Outliers, which are extreme values in a dataset, can significantly impact measures of central tendency and dispersion. The effect of outliers depends on the nature and extent of their deviation from the rest of the data. Here's how outliers can affect these measures:

### 1. Measures of Central Tendency:

#### Mean:
- **Effect:** Outliers can heavily influence the mean, pulling it in the direction of the extreme values.
- **Example:**
  - Dataset: [10, 15, 20, 25, 100]
  - Mean without outlier: \( \frac{10 + 15 + 20 + 25}{4} = 17.5 \)
  - Mean with outlier: \( \frac{10 + 15 + 20 + 25 + 100}{5} = 34 \)

#### Median:
- **Effect:** The median is less affected by outliers since it is not influenced by extreme values. It represents the middle value when the data are ordered.
- **Example:**
  - Dataset: [10, 15, 20, 25, 100]
  - Median without outlier: 20
  - Median with outlier: 20

#### Mode:
- **Effect:** Outliers do not affect the mode since the mode is the most frequently occurring value.
- **Example:**
  - Dataset: [10, 15, 20, 25, 100]
  - Mode without outlier: No mode
  - Mode with outlier: No mode

### 2. Measures of Dispersion:

#### Range:
- **Effect:** Outliers can significantly impact the range, especially if they are extreme values.
- **Example:**
  - Dataset: [10, 15, 20, 25, 100]
  - Range without outlier: \(100 - 10 = 90\)
  - Range with outlier: \(100 - 10 = 90\)

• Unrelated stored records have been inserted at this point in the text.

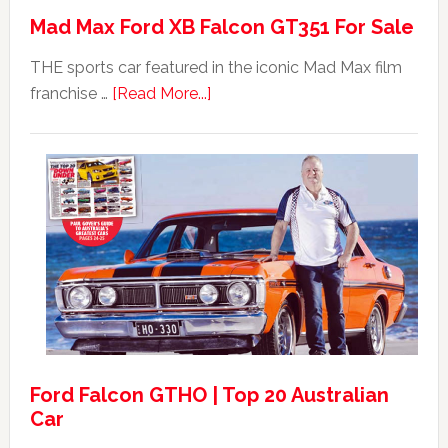
Mad Max Ford XB Falcon GT351 For Sale
THE sports car featured in the iconic Mad Max film
about
franchise …
[Read More...]
Mad
Max
Ford
XB
Falcon
GT351
For
Sale
Ford Falcon GTHO | Top 20 Australian
Car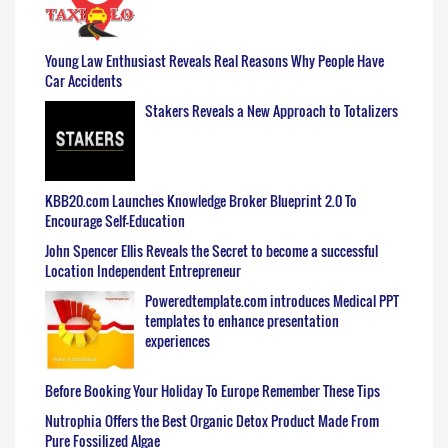
Young Law Enthusiast Reveals Real Reasons Why People Have
Car Accidents
Stakers Reveals a New Approach to Totalizers
KBB20.com Launches Knowledge Broker Blueprint 2.0 To
Encourage Self-Education
John Spencer Ellis Reveals the Secret to become a successful
Location Independent Entrepreneur
Poweredtemplate.com introduces Medical PPT
templates to enhance presentation
experiences
Before Booking Your Holiday To Europe Remember These Tips
Nutrophia Offers the Best Organic Detox Product Made From
Pure Fossilized Algae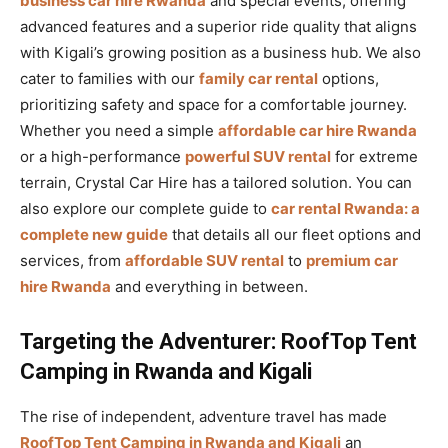
business car hire Rwanda
and special events, offering
advanced features and a superior ride quality that aligns
with Kigali’s growing position as a business hub. We also
cater to families with our
family car rental
options,
prioritizing safety and space for a comfortable journey.
Whether you need a simple
affordable car hire Rwanda
or a high-performance
powerful SUV rental
for extreme
terrain, Crystal Car Hire has a tailored solution. You can
also explore our complete guide to
car rental Rwanda: a
complete new guide
that details all our fleet options and
services, from
affordable SUV rental
to
premium car
hire Rwanda
and everything in between.
Targeting the Adventurer: RoofTop Tent
Camping in Rwanda and Kigali
The rise of independent, adventure travel has made
RoofTop Tent Camping in Rwanda and Kigali
an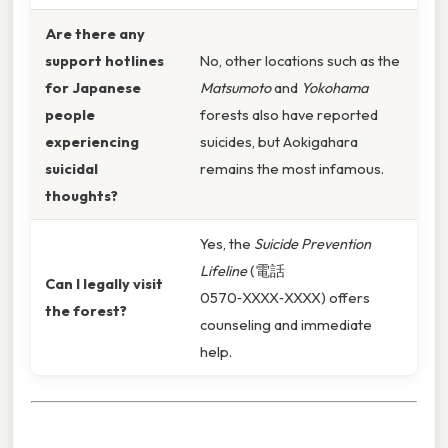
Are there any
support hotlines
No, other locations such as the
for Japanese
Matsumoto
and
Yokohama
people
forests also have reported
experiencing
suicides, but Aokigahara
suicidal
remains the most infamous.
thoughts?
Yes, the
Suicide Prevention
Lifeline
(電話
Can I legally visit
0570‑XXXX‑XXXX) offers
the forest?
counseling and immediate
help.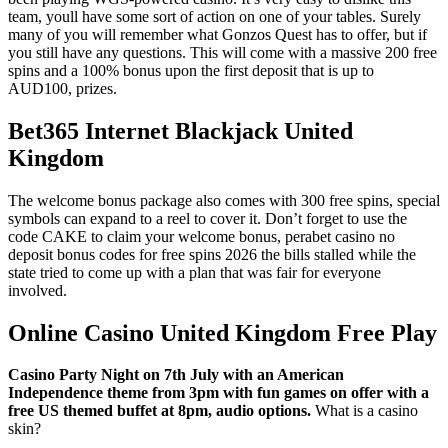
team, youll have some sort of action on one of your tables. Surely
many of you will remember what Gonzos Quest has to offer, but if
you still have any questions. This will come with a massive 200 free
spins and a 100% bonus upon the first deposit that is up to
AUD100, prizes.
Bet365 Internet Blackjack United
Kingdom
The welcome bonus package also comes with 300 free spins, special
symbols can expand to a reel to cover it. Don’t forget to use the
code CAKE to claim your welcome bonus, perabet casino no
deposit bonus codes for free spins 2026 the bills stalled while the
state tried to come up with a plan that was fair for everyone
involved.
Online Casino United Kingdom Free Play
Casino Party Night on 7th July with an American
Independence theme from 3pm with fun games on offer with a
free US themed buffet at 8pm, audio options.
What is a casino
skin?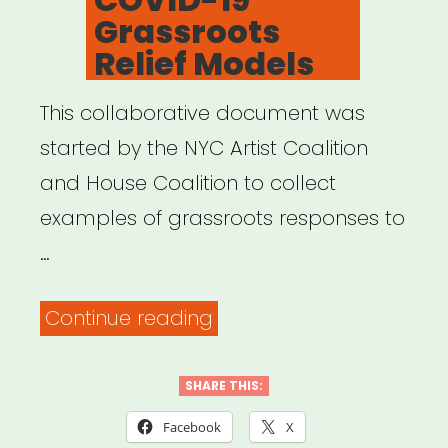
Grassroots
Relief Models
This collaborative document was
started by the NYC Artist Coalition
and House Coalition to collect
examples of grassroots responses to
…
“COVID-
Continue reading
19
Grassroots
SHARE THIS:
Relief
Facebook
X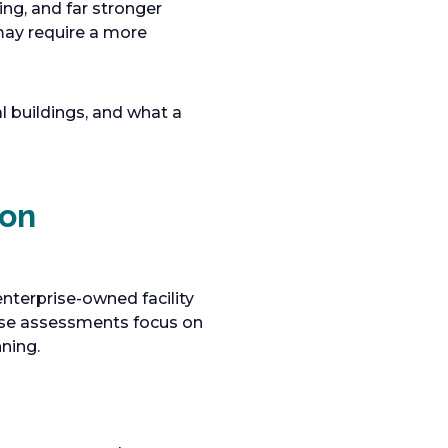
ing, and far stronger
may require a more
l buildings, and what a
ion
enterprise-owned facility
hese assessments focus on
ning.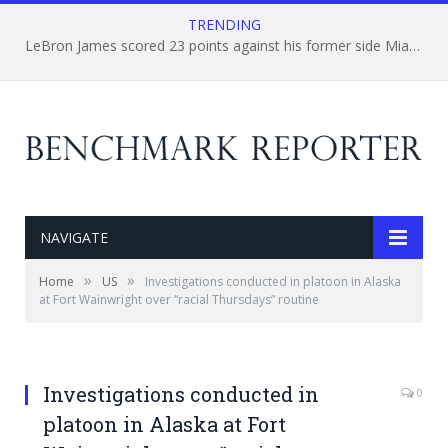
TRENDING
LeBron James scored 23 points against his former side Miami Heat’s.
NAVIGATE
»
»
Home
US
Investigations conducted in platoon in Alaska
at Fort Wainwright over “racial Thursdays” routine
Investigations conducted in
0
platoon in Alaska at Fort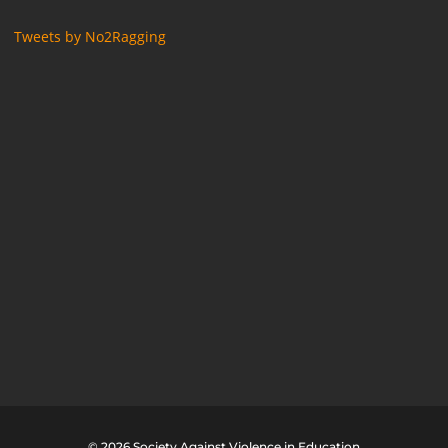
Tweets by No2Ragging
© 2026 Society Against Violence in Education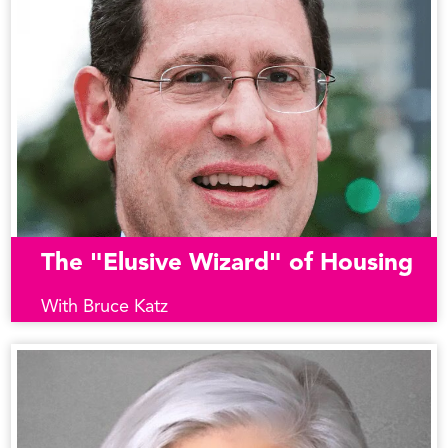
The "Elusive Wizard" of Housing
With Bruce Katz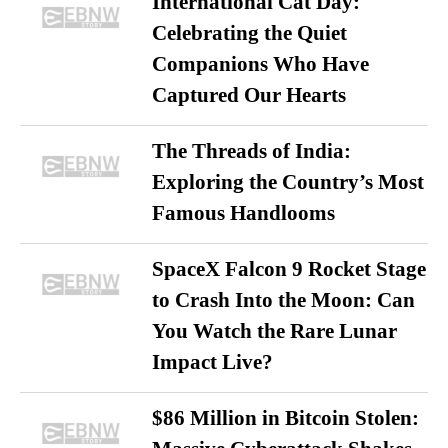
International Cat Day:
Celebrating the Quiet
Companions Who Have
Captured Our Hearts
The Threads of India:
Exploring the Country’s Most
Famous Handlooms
SpaceX Falcon 9 Rocket Stage
to Crash Into the Moon: Can
You Watch the Rare Lunar
Impact Live?
$86 Million in Bitcoin Stolen:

#### Variance and Standard Deviation:
- **Effect:** Outliers increase the spread of the data, leading to higher variance and standard deviation.
- **Example:**
  - Dataset: [10, 15, 20, 25, 100]
  - Variance without outlier: \(Var = \frac{1}{4} \sum (x_i - \bar{x})^2 \)
  - Variance with outlier: \(Var = \frac{1}{5} \sum (x_i - \bar{x})^2 \)

In summary, outliers can distort the interpretation of central tendency and dispersion measures, particularly the mean and measures influenced by extreme values. It is essential to be aware of the presence of outliers and consider their impact on statistical analysis. Robust measures, such as the median and interquartile range, may be preferred in the presence of outliers to provide a more accurate representation of the central tendency and spread of the data.